What you’ll build: A coroutine library using Windows Fibers that provides yield(), resume(), and spawn() primitives. You’ll build a scheduler that runs multiple coroutines on a single thread, switching between them cooperatively.

Why it teaches Fibers: Fibers are Windows’ answer to user-mode threading. Unlike threads (preemptively scheduled by the kernel), fibers are cooperatively scheduled by your code. This project teaches you exactly how context switching works at the user level.

Core challenges you’ll face:

Converting threads to fibers → maps to understanding ConvertThreadToFiber
Creating fiber contexts → maps to understanding stack allocation and start routines
Implementing yield → maps to saving/restoring fiber context with SwitchToFiber
Building a scheduler → maps to round-robin, priority, or work-stealing scheduling
Handling fiber completion → maps to cleanup and return value propagation

Key Concepts:

Fiber API: “Windows Via C/C++” Chapter 12 - Jeffrey Richter
Coroutine Concepts: “C++ Concurrency in Action” Chapter 4.4 - Anthony Williams
Cooperative Scheduling: “Modern Operating Systems” Chapter 2.4 - Tanenbaum
Context Switching: “Windows Internals, Part 1” Chapter 5 - Yosifovich et al.

Difficulty: Advanced Time estimate: 2-3 weeks Prerequisites: Projects 1-3 completed, understanding of call stacks, strong C programming

Real world outcome:

// Example usage of YOUR coroutine library:
#include "my_coroutines.h"

void task_a(void* arg) {
    for (int i = 0; i < 5; i++) {
        printf("[Task A] Step %d\n", i);
        yield();  // Give other coroutines a chance
    }
}

void task_b(void* arg) {
    for (int i = 0; i < 5; i++) {
        printf("[Task B] Step %d\n", i);
        yield();
    }
}

void task_c(void* arg) {
    printf("[Task C] Waiting for event...\n");
    yield_until(some_condition);  // Advanced: wait for condition
    printf("[Task C] Event received!\n");
}

int main() {
    scheduler_init();

    coro_spawn(task_a, NULL);
    coro_spawn(task_b, NULL);
    coro_spawn(task_c, NULL);

    scheduler_run();  // Run until all coroutines complete

    printf("All tasks complete.\n");
    return 0;
}

Output:

C:\> fiber_coroutines.exe

[Scheduler] Initialized, main thread converted to fiber
[Scheduler] Spawned coroutine 1 (task_a)
[Scheduler] Spawned coroutine 2 (task_b)
[Scheduler] Spawned coroutine 3 (task_c)
[Scheduler] Starting execution...

[Task A] Step 0
[Scheduler] Switch: coro 1 -> coro 2
[Task B] Step 0
[Scheduler] Switch: coro 2 -> coro 3
[Task C] Waiting for event...
[Scheduler] Switch: coro 3 -> coro 1
[Task A] Step 1
[Scheduler] Switch: coro 1 -> coro 2
[Task B] Step 1
...
[Task A] Step 4
[Scheduler] Coroutine 1 completed
[Task B] Step 4
[Scheduler] Coroutine 2 completed
[Task C] Event received!
[Scheduler] Coroutine 3 completed

All tasks complete.

Implementation Hints:

The core fiber operations:

Fiber lifecycle:
1. ConvertThreadToFiber(NULL) - Your main thread becomes a fiber
2. CreateFiber(stackSize, fiberProc, param) - Create new fiber
3. SwitchToFiber(fiberAddress) - Switch to another fiber
4. DeleteFiber(fiberAddress) - Clean up when done

Scheduler design:
- Maintain a list of "ready" fibers
- The current fiber yields by:
  1. Adding itself back to ready list
  2. Picking next fiber from ready list
  3. SwitchToFiber to that fiber
- When a fiber's function returns, it must switch back to scheduler
  (or it crashes - fibers can't just "exit")

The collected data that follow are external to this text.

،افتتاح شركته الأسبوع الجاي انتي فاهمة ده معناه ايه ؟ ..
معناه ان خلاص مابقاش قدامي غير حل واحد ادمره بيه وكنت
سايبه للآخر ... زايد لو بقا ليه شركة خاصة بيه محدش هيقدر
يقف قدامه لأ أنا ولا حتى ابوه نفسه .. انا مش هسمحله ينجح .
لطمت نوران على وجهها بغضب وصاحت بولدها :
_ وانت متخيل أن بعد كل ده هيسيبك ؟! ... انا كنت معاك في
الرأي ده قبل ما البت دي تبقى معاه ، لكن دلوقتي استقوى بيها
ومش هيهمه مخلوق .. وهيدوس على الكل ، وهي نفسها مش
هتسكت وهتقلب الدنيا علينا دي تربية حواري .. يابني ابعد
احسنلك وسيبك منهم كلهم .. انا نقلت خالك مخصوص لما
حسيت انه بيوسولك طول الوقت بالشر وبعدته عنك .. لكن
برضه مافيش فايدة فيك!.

Key insight: The fiber function cannot simply return. You must:

Have the fiber function explicitly switch to the scheduler fiber when done
Or wrap the user’s function in a trampoline that handles return

Advanced features to consider:

yield_until(predicate) - Don’t reschedule until condition is true
coro_join(coro_id) - Wait for another coroutine to complete
Return values from coroutines
Exception propagation across fibers (tricky!)

Questions to ask yourself:

What’s stored in a fiber’s context? (Answer: registers, stack pointer)
Why can’t a fiber just return from its function?
How would you implement sleeping (time-based yield)?
What happens if a fiber throws an exception?

Learning milestones:

Basic yield/resume works → You understand fiber context switching
Scheduler runs multiple fibers → You understand cooperative scheduling
Fiber completion is handled → You understand fiber lifecycle
Advanced yields work → You understand blocking operations in cooperative systems

Project 5: Job Object Sandbox

File: LEARN_WINDOWS_SYSTEM_PROGRAMMING_EXECUTION_MODEL.md
Main Programming Language: C
Alternative Programming Languages: C++, Rust (windows-rs)
Coolness Level: Level 4: Hardcore Tech Flex
Business Potential: 3. The “Service & Support” Model
Difficulty: Level 3: Advanced
Knowledge Area: Process Isolation / Sandboxing
Software or Tool: Job Objects, Windows Sandbox
Main Book: “Windows Internals, Part 1” by Yosifovich et al.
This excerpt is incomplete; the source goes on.